Janna Knittel reading Hospice

Hospice

I’d rather tame a bison bull

than ask,

           

            Is there anything

            you want to say

            before I leave?

 

But I do. He stares ahead,

eyes marbled.

           

            Not particularly.

 

I want to peel off my skin,

turn to smoke, ascend,

but I stay, massage his rusty hands

until I must chase a plane.

 

Over the highway, rags and ashes

reel, unfold,

into a current of crows.

 

A sign on the bridge

over the Clackamas

chastises:

 

Undertow.

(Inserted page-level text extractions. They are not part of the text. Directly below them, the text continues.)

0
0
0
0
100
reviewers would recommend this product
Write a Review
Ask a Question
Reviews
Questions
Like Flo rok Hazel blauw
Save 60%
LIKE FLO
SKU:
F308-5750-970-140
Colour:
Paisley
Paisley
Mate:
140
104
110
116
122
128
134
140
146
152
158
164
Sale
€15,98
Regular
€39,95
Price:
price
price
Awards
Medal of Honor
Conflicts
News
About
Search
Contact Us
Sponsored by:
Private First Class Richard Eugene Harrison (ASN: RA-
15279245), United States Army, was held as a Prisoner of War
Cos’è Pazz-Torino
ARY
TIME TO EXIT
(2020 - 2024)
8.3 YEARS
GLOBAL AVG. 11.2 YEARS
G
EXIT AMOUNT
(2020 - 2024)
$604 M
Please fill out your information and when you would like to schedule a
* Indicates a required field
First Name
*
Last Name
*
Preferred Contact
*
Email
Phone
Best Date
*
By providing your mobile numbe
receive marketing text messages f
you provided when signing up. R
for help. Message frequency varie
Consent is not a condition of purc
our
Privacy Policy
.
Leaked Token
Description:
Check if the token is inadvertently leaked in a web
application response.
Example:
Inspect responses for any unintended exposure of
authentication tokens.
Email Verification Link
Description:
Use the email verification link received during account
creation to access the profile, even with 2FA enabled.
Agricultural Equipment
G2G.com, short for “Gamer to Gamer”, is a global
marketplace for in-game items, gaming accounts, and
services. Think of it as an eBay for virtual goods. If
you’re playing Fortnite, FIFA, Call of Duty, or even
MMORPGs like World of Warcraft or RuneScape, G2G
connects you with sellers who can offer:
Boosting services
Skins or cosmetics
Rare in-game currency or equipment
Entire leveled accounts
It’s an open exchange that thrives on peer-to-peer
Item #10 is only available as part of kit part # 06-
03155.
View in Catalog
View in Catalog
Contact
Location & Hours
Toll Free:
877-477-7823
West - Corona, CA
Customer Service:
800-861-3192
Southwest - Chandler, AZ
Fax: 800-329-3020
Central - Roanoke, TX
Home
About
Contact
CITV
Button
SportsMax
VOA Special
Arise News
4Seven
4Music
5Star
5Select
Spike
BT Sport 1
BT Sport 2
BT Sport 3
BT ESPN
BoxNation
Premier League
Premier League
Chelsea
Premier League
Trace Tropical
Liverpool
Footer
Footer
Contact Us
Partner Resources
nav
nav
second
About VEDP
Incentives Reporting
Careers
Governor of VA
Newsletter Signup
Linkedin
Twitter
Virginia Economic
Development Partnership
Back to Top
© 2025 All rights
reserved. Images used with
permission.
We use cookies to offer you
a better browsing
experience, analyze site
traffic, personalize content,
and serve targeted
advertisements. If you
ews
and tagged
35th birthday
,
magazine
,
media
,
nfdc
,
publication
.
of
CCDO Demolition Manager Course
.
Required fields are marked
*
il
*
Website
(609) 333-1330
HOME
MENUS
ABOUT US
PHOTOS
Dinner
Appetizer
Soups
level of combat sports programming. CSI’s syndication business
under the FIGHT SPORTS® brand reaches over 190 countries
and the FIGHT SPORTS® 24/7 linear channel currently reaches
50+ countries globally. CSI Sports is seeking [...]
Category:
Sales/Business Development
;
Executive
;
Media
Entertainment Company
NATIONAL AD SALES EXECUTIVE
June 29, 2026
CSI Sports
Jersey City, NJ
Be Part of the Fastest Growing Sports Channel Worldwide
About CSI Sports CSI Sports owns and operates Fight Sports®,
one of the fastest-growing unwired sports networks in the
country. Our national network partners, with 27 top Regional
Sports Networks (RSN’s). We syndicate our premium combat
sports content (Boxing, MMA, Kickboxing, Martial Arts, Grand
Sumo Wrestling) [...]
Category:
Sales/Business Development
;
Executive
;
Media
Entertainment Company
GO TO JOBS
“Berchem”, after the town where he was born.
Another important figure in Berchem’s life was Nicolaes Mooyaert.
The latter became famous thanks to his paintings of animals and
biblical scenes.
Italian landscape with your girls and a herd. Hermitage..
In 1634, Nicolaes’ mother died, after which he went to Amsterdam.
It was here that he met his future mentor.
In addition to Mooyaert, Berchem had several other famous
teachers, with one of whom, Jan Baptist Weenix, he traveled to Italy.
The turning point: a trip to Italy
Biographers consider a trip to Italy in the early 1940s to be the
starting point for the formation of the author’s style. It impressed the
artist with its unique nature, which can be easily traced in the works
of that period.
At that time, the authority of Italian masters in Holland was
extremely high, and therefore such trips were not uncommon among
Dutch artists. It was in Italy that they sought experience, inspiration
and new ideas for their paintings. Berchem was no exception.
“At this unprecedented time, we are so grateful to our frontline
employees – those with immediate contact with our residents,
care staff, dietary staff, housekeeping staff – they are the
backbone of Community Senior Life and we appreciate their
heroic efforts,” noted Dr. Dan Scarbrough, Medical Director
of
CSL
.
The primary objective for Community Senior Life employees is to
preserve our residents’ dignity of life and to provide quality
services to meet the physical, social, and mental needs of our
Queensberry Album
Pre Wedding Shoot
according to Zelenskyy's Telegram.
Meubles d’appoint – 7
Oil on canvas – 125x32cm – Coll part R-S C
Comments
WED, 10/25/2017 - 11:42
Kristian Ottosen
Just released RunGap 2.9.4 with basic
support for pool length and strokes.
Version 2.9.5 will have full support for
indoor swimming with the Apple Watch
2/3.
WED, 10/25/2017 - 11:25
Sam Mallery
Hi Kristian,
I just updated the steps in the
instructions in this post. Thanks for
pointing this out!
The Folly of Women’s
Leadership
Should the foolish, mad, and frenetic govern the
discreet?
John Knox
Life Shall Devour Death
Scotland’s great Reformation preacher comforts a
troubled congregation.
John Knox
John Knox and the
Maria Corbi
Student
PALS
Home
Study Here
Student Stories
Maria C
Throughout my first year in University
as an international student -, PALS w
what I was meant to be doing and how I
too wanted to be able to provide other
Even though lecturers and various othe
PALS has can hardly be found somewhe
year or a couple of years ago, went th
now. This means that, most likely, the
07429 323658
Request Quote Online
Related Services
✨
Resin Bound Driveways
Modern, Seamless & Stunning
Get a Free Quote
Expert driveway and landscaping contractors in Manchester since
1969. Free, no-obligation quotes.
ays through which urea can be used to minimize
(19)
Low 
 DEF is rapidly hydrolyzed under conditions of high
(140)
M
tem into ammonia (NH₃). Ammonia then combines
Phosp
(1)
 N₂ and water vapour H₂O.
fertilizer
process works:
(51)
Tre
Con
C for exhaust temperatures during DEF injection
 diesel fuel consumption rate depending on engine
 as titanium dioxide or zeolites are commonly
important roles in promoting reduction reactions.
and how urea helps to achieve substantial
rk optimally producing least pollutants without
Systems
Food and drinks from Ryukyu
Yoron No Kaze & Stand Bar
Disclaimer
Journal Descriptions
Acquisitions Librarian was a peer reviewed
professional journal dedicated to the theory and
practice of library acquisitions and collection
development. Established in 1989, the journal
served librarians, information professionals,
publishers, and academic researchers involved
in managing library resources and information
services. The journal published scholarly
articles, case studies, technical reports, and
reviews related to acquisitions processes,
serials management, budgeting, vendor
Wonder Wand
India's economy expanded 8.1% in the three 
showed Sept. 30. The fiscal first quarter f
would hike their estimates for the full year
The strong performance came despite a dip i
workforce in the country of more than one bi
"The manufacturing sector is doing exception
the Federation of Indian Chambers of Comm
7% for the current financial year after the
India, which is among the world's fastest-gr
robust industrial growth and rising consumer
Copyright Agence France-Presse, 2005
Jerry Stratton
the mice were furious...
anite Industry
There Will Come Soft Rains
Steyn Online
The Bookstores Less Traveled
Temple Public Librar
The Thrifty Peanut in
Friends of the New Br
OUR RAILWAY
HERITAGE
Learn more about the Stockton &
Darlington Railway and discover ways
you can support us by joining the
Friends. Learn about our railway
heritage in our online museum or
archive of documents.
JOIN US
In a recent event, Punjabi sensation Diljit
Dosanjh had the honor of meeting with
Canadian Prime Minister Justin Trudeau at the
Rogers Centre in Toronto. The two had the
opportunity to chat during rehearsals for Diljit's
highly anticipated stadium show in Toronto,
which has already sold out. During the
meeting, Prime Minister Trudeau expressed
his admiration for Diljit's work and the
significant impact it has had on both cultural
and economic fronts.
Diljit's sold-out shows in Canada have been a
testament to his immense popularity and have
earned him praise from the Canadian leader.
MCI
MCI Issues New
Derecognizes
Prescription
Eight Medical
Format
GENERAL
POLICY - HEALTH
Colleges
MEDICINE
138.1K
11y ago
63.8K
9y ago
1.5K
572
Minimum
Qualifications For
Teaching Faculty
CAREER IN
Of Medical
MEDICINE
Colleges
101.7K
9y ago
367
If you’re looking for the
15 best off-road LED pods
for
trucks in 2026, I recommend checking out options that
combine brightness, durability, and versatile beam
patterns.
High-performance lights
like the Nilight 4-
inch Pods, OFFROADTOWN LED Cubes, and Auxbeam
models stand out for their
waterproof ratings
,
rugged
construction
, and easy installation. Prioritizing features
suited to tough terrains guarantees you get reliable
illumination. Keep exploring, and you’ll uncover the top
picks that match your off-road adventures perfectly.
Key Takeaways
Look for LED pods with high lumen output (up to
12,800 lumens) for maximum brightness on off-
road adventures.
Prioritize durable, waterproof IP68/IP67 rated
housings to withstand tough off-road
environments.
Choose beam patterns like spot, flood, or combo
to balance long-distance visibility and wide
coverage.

Rocks.

Cold Shock.

Swim at Your Own Risk.

Janna Knittel lives in Minnesota but still calls the Pacific Northwest “home.” Janna is the author of Real Work (forthcoming from Nodin Press, 2022) and Fish & Wild Life (Finishing Line Press, 2018) and has published in the journals Between These Shores Literary and Arts Annual, Blueline, Constellations, Cottonwood, North Dakota Quarterly, and The Wild Word as well as the anthologies The Experiment Will Not Be Bound (forthcoming from Unbound Editions, 2022) and Waters Deep: A Great Lakes Anthology (Split Rock Review, 2018). Recognition includes grants from the Minnesota State Arts Board and the University of Minnesota College of Liberal Arts.